Ainsi la ronde des amours et des désirs est bouclée, prête à reprendre son manège…
D’origine sarroise, Max Ophüls n’a jamais tourné un seul de ses films en Autriche. Ces faits élémentaires méritent d’être rappelés au sujet de ce film, l’un des plus “viennois” qu’il ait réalisé. Déjà, à l’époque de Libelei (1932), l’atmosphère de cette œuvre tirée de la pièce mélancolique et charmante d’Arthur Schnitzler, que Hofmannsthal qualifiait de “comédie de l’âme”, avait trompé les critiques et historiens sur la véritable nationalité du réalisateur.
En portant à l’écran le subtil et ironique Reigen du même écrivain autrichien, près de vingt ans plus tard, Ophüls ne pouvait qu’entretenir une ambigüité qui s’était d’ailleurs poursuivie aux États-Unis, deux ans auparavant, avec Lettre d’une inconnue (1948). La vérité est que ce cinéaste cosmopolite éprouvait une affection particulièrement tenace et profonde envers l’univers pétillant de la Vienne impériale, et que celle-ci lui permettait d’incarner idéalement sa vision du monde.
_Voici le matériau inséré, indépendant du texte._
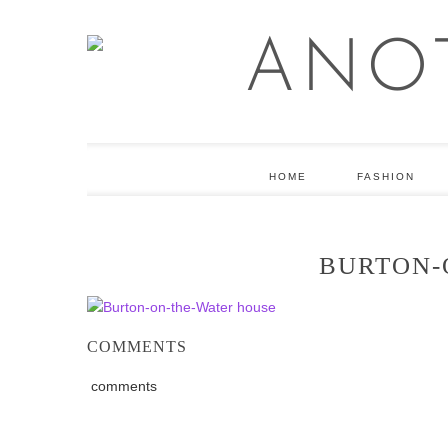
HOME
FASHION
BURTON-
COMMENTS
comments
Des dialogues suprêmement viennois d’Arthur Schnitzler, Max Ophüls a tiré, dans La Ronde, un véritable feu d’artifice cinématographique, une fabuleuse spirale romanesque où le mouvement perpétuel des affinités électives, des destinées sentimentales et des élans charnels, entraîne les êtres dans une folle sarabande amoureuse.
De cet univers éminemment instable et en constante transformation, Ophüls s’est fait l’ordonnateur génial. C’est le décor irréel et volontairement suranné d’une capitale autrichienne recomposée au prisme d’une imagination féérique, qu’une espèce de fatalité ironique préside à ces aventures qui se font et se défont sans cesse. Et pourtant, cette fatalité trouve en Max Ophüls un interprète pétri de tolérance et d’humanité. Alors que le film, dans de nombreux pays, fut accusé de cynisme par une censure vraiment peu clairvoyante, on ne peut être que frappés, au contraire, par l’extraordinaire tendresse que le cinéaste manifeste envers ses personnages : non seulement il se garde de les juger, mais il les aime en raison de la frénésie avec laquelle ils participent à la danse de la vie.
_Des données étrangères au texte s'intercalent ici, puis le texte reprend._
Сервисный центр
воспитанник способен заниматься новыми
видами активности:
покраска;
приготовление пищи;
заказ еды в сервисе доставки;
Incarné par Anton Walbrook, le meneur de jeu tient un rôle de première importance dans le film : c’est lui, en effet, qui lui donne toute sa perspective. Il personnifie le regard que jette l’artiste sur une matière inconsistante, lui donnant un sens et l’identifiant au destin tout à la fois futile, adorable et tragique de l’humanité. C’est lui, enfin, qui confère à La Ronde sa merveilleuse théâtralité, qui justifie un style cinématographique qui vise à découvrir la vérité au cœur de l’illusion.
Le miracle est qu’aucun détail ne paraît échapper à ce regard d’aigle, à cette caméra dont la mobilité semble épouser les gestes les plus anodins, les paroles les plus fugitives : un simple oreiller froissé prend une valeur emblématique dans un film dont la structure complexe et tourbillonnante évoque irrésistiblement certaines partitions musicales contemporaines.
Pour se convaincre du fait que La Ronde est tout autre chose qu’une suite d’aventures galantes, qu’une anthologie de la séduction amoureuse, il suffit de faire la comparaison avec le remake qu’en fit Roger Vadim en 1964, avec des dialogues de Jean Anouilh. Tandis que le film de Vadim se ramène bel et bien à une série d’anecdotes graveleuses filmées de la manière la plus académique, celui de Max Ophüls, en regard, révèle toute sa grâce et toute sa hauteur.
Les véritables résonances de La Ronde, c’est la légèreté qui se mue en ironie profonde, la comédie qui devient drame, la peinture frivole du désir qui n’est plus que le revers d’une obsédante chasse au véritable amour, dont il est expressément dit, tout le persiflage mis à part, qu’il “ne se trouve que dans la vérité et la pureté” et non point dans “cette existence horrible de ruses, de mensonges et de périls constants” à quoi se réduit le libertinage. Telle est la morale de ce film admirable avec lequel, en 1950, Ophüls fit un retour spectaculaire dans le cinéma français, et qui n’était que le premier d’une série de quatre chefs-d’œuvre.